» **Information provided**
== Segment start ==

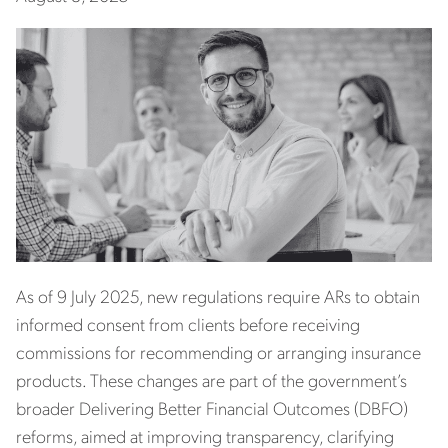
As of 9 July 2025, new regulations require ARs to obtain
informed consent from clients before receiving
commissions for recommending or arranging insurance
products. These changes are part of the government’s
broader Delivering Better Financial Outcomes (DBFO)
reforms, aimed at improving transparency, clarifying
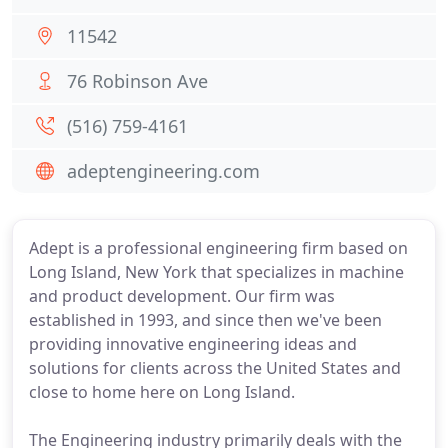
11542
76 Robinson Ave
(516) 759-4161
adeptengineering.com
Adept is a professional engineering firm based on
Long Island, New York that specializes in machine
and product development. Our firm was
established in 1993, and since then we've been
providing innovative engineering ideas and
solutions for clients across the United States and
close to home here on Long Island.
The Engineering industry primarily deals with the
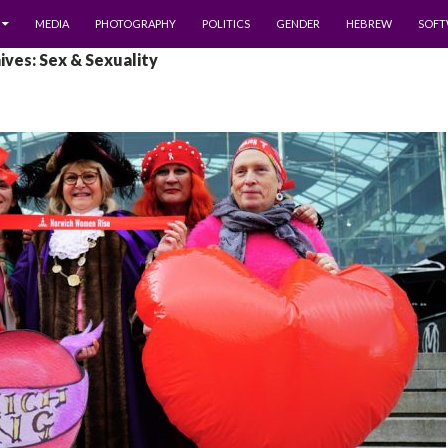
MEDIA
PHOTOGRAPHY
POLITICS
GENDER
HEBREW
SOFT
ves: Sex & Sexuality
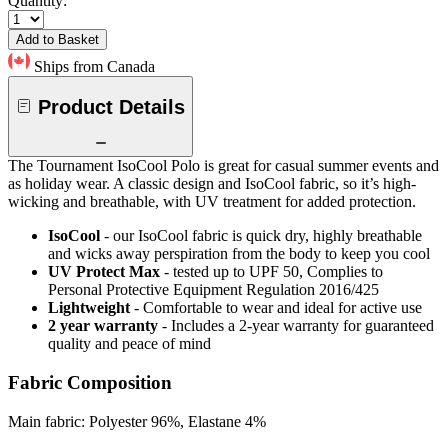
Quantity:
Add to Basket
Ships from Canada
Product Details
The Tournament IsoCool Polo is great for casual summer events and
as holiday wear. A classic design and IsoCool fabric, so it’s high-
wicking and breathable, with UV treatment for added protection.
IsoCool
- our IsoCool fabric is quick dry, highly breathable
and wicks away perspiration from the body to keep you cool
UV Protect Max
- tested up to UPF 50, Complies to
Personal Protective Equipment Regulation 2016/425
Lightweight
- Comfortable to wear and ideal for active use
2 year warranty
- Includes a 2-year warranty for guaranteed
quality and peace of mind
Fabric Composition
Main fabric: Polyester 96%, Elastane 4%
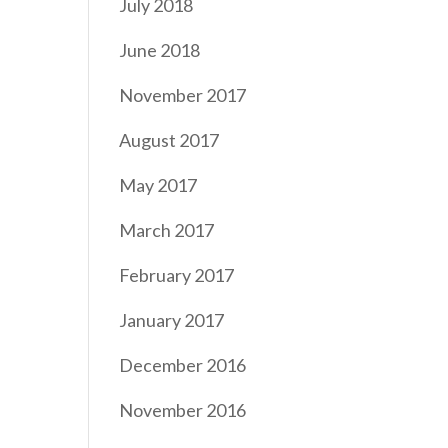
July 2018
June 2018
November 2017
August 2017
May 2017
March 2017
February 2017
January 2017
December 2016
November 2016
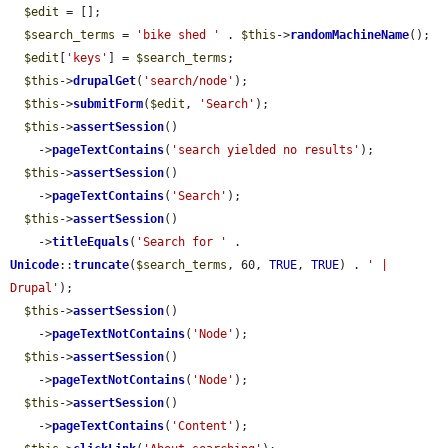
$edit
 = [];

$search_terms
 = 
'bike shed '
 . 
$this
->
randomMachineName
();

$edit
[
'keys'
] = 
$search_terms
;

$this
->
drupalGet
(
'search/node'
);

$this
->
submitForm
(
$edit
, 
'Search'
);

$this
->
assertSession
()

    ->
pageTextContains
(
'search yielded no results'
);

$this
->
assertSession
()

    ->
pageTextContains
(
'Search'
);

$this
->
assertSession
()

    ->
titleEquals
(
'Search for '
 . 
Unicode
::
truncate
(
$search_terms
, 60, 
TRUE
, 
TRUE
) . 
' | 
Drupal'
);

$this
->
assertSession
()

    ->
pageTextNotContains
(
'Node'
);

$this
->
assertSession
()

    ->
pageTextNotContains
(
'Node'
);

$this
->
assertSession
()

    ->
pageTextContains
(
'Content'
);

== Segment end ==

» **Problem statement**
Please return, exactly as written, the lines from the first line of the records above through the line containing "adeptengineering.com", both included, leaving out any pictures.

» **Result for this exercise**
As of 9 July 2025, new regulations require ARs to obtain
informed consent from clients before receiving
commissions for recommending or arranging insurance
products. These changes are part of the government’s
broader Delivering Better Financial Outcomes (DBFO)
reforms, aimed at improving transparency, clarifying
11542
76 Robinson Ave
(516) 759-4161
adeptengineering.com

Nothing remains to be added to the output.